You can get brief information about Avopkg usage by running avopkg without arguments. Also, manpage for avopkg is available.

Installation of Avopkg packages

To install Avogadro plugin, packaged with Avopkg (typically has ".avo" extension), run

avopkg [-f] filename

Avopkg will check if plugin is native or Python.

  • If it's Python plugin, Avopkg will check whether Avogadro was compiled with Python support.
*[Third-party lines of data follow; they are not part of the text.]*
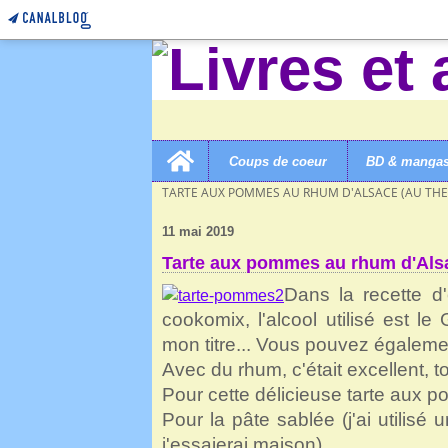
Home
Coups de coeur
BD & manga
LIVRES ET AUTRES MERVEILLES!
>
CUISINE SUCRÉ
TARTE AUX POMMES AU RHUM D'ALSACE (AU TH
11 mai 2019
Tarte aux pommes au rhum d'Als
Dans la recette d'
cookomix, l'alcool utilisé est le
mon titre... Vous pouvez égalemen
Avec du rhum, c'était excellent, 
Pour cette délicieuse tarte aux po
Pour la pâte sablée (j'ai utilisé 
j'essaierai maison)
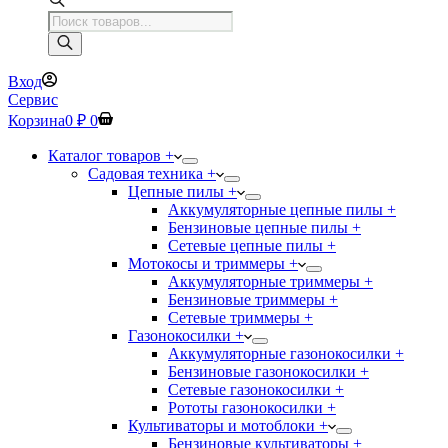
Поиск
товаров
Вход
Сервис
Корзина
0
₽
0
Каталог товаров +
Садовая техника +
Цепные пилы +
Аккумуляторные цепные пилы +
Бензиновые цепные пилы +
Сетевые цепные пилы +
Мотокосы и триммеры +
Аккумуляторные триммеры +
Бензиновые триммеры +
Сетевые триммеры +
Газонокосилки +
Аккумуляторные газонокосилки +
Бензиновые газонокосилки +
Сетевые газонокосилки +
Рототы газонокосилки +
Культиваторы и мотоблоки +
Бензиновые культиваторы +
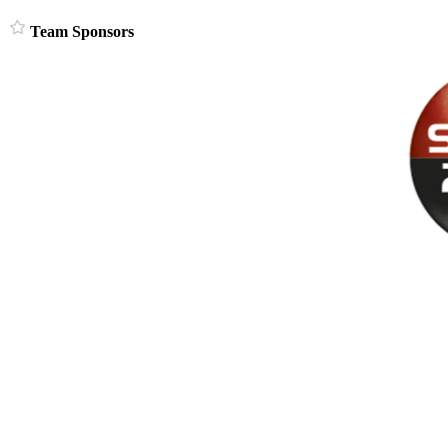
Team Sponsors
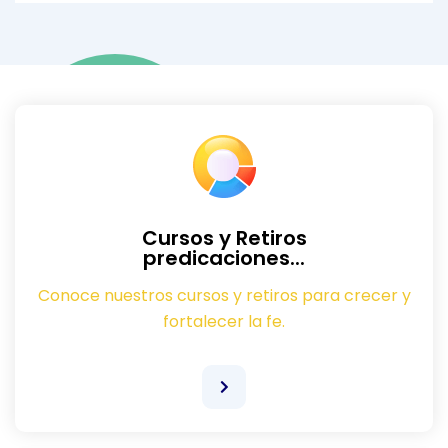
Cursos y Retiros
predicaciones...
Conoce nuestros cursos y retiros para crecer y
fortalecer la fe.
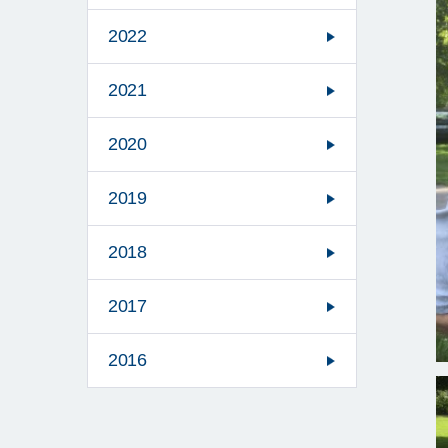
2022
2021
2020
2019
2018
2017
2016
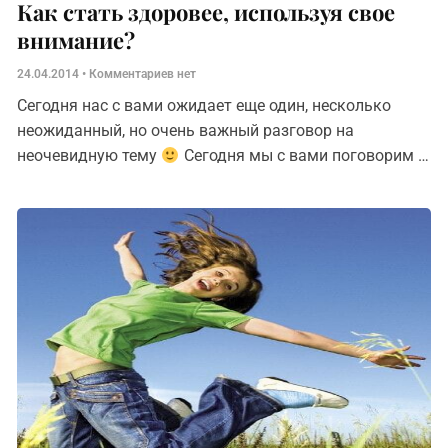
Как стать здоровее, используя свое
внимание?
24.04.2014
Комментариев нет
Сегодня нас с вами ожидает еще один, несколько
неожиданный, но очень важный разговор на
неочевидную тему
Сегодня мы с вами поговорим о
ресурсах нашего здоровья. Что такое ресурс? Это
своего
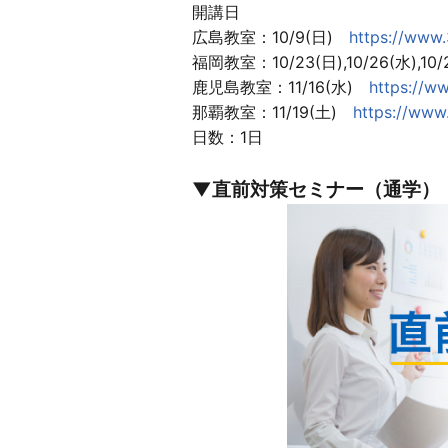
開講日
広島教室：10/9(日)
https://www.
福岡教室：10/23(日),10/26(水),10
鹿児島教室：11/16(水)
https://w
那覇教室：11/19(土)
https://www
日数：1日
▼直前対策セミナー（通学）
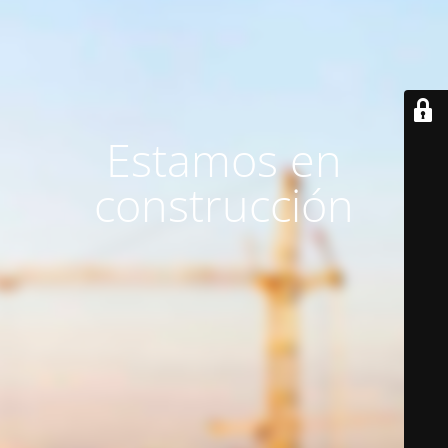
Estamos en
construcción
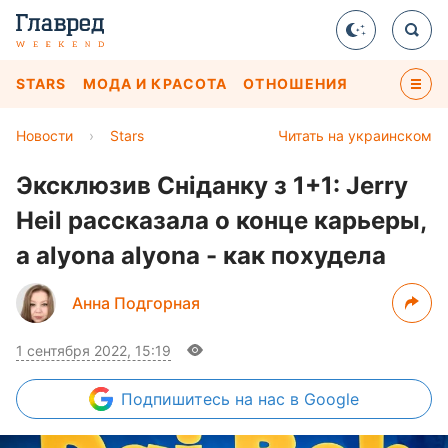
STARS
МОДА И КРАСОТА
ОТНОШЕНИЯ
Новости
›
Stars
Читать на украинском
Эксклюзив Сніданку з 1+1: Jerry
Heil рассказала о конце карьеры,
а alyona alyona - как похудела
Анна Подгорная
1 сентября 2022, 15:19
Подпишитесь
на нас в Google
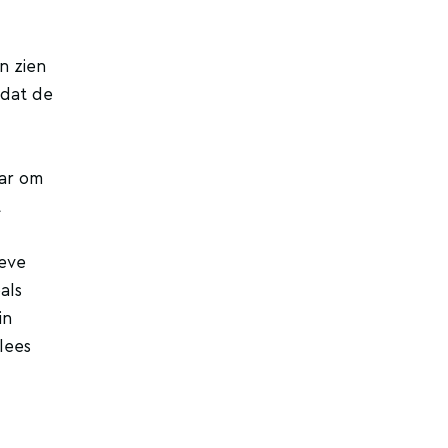
n zien
 dat de
aar om
t
ieve
als
in
lees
If not, installation fails.
  • If it's native library, Avopkg will check OS and CPU architecture, failing on mismatch. However, you can force installation using -f key (e.g., it's possible to run Linux plugin on FreeBSD).

You can add file association for ".avo" files to install package by clicking it in your favourite file manager. Probably it will require creation of new MIME type.

Building Avopkg packages

In order to build package for your Avogadro plugin, you'll need to prepare manifest file. The next instructions assume that current directory in shell is a directory, containing all necessary plugin files (compiled libraries/python scripts, documentation snd so on).

Wizard mode

Run
avopkg -wizard

You'll be asked some questions about your extension, and answers will be written to manifest file (your_package_name.mf). If this file already exists, you'll be asked if you want it to be overwritten.

Wizard is smart enough to propose you some "default" answers in [ ] - you can choose them by hitting Enter with empty input. Finally, wizard will propose you to build package and then to make test installation. However, in some cases you'll need to modify manifest manually (e.g., to fix list of packaged files)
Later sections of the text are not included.